По воде бежала знобкая рябь. Мы уселись. И тут Роджер, не меняя тона, бросил:
— Могут возникнуть проблемы. Вероятность невелика, однако и не близка к нулю.
Я словно очнулся. Первой мыслью было спросить, не решил ли кто из его сторонников — не важно, человек масштаба Коллингвуда или заднескамеечник — переметнуться.
— Нет. Ничего подобного. Дело совершенно в другом.
Он что же, намерен выдать некую шокирующую информацию? О природе таковой я ни версии не имел. Молчал. Думал, Роджер сейчас соберется и скажет. Но он только головой мотнул.
Когда доходит до дела, одного личного доверия, чтобы собраться, недостаточно. Роджер неотрывно смотрел на воду. Наконец произнес:
— У меня есть женщина.
Целую секунду я не ощущал ничего, кроме изумления.
— Мы были очень осторожны. Но теперь ее шантажируют. Кто-то пронюхал про нас.
— Кто?
— Ей звонили по телефону; она не узнала голос.
— Думаете, угроза реальная?
— Поди пойми.
— Чего конкретно вы боитесь?
Роджер ответил не сразу.
— Раскрытие нашей связи может повредить работе.
Удивление не отпускало меня. Я привык считать, что Роджер вполне счастлив в браке. То был брак человека деятельного; ничего не исключающий, однако надежный — этакий альянс двух сильных сторон. Беспокойство Роджера отчасти передалось и мне, глодало изнутри; я не знал, как унять червивый зуд. Чего Роджеру не хватало? — задавался я вопросом, обывательски-бездушно, вполне в стиле моей матери. Привлекательная жена, дети, дом — полная чаша; зачем было рисковать? Неужели удовольствие стоит его карьеры — а заодно и моей? Я мысленно обвинял Роджера в выражениях, непозволительных для человека, которому доводилось как наблюдать чужие страдания, так и самому быть их причиной.

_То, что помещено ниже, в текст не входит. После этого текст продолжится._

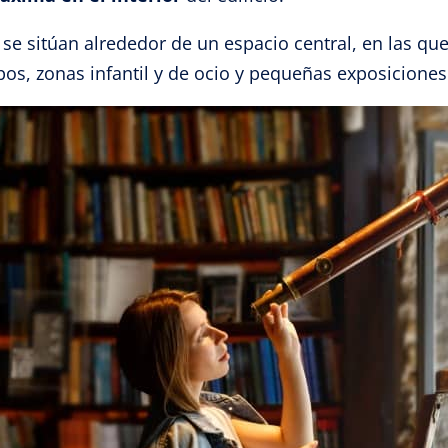
se sitúan alrededor de un espacio central, en las qu
os, zonas infantil y de ocio y pequeñas exposiciones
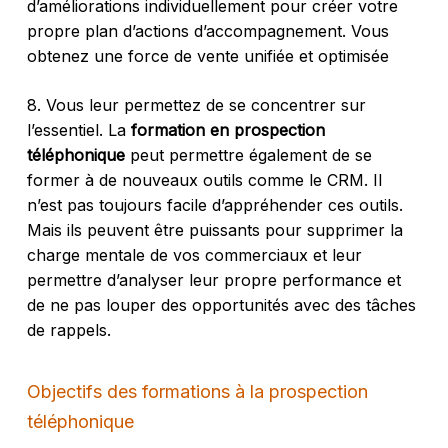
d’améliorations individuellement pour créer votre
propre plan d’actions d’accompagnement. Vous
obtenez une force de vente unifiée et optimisée
8. Vous leur permettez de se concentrer sur
l’essentiel. La
formation en prospection
téléphonique
peut permettre également de se
former à de nouveaux outils comme le CRM. Il
n’est pas toujours facile d’appréhender ces outils.
Mais ils peuvent être puissants pour supprimer la
charge mentale de vos commerciaux et leur
permettre d’analyser leur propre performance et
de ne pas louper des opportunités avec des tâches
de rappels.
Objectifs des formations à la prospection
téléphonique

В то же время меня не оставляло ощущение теплоты — именно внутренней, гнездящейся в груди теплоты, а не, к примеру, одобрения действий Роджера. Да, он признался мне из страха, но он все равно хотел признаться. Иному благородство не позволяет похвалиться победой — такой хватается за шантаж как за повод. Просветление лица Роджера было вызвано радостью более чистой. Я покосился на него. Роджер не сводил глаз с воды, избегал моего взгляда. Наверно, у него женщин было раз-два и обчелся, подумал я. А ведь он очень эмоциональный. Часто эмоциональность — показатель страстной натуры. Роджер, напрягшийся лицом, отягощенный мыслями об опасности, тем не менее, казалось, ничуть не сожалеет о постигшей его страсти — так ведут себя, пока не оглашен приговор. Я сделал над собой усилие — задал вопрос практического свойства. Каковы шансы, что об их отношениях станет известно?
— Она боится. Раньше она никогда не теряла самообладания.
Возможно, раньше ей не грозил скандал, заметил я. Впрочем, технология давно разработана, и не нами. Нужно найти хорошего адвоката, все ему рассказать.
— У вас ведь нет повода думать, что сплетни уже расползлись? Лично я даже намеков не слышал.
Роджер качнул головой.
— Тогда залатать дыру будет нетрудно.
Он молча глядел на воду. Я выждал с полминуты, понял, что не убедил Роджера. Прибег к целой тираде.
— Не сомневаюсь, все можно исправить. Успокойте ее, хоть с моих слов. Но даже если нельзя, если случится худшее — это не конец света, верно? — Я продолжал в том духе, что люди в наших кругах ведь привыкли еще и не к таким скандалам.
— Вы занимаетесь самообманом, — перебил Роджер. — Все гораздо сложнее.
Может, он о чем-то умалчивает? Может, у него связь с совсем юной девушкой?
— Разве есть отягчающие обстоятельства? — уточнил я. — Кто она?
Роджер не нашел в себе сил ответить. Долго молчал, и вдруг буквально забросал меня аргументами.
— Не важно, что делается, важно — кем делается. Вы не хуже меня знаете, Льюис, — очень многие только и ждут повода, чтобы нож мне в спину вонзить. Неужели не понятно: внебрачная связь — мечта, а не повод?
— Чем конкретно вам могут навредить?
— В англиканской церкви в ходу один афоризм: «Скандальное поведение — простительно. Скандальные убеждения — простительны. Непростительно их сочетание».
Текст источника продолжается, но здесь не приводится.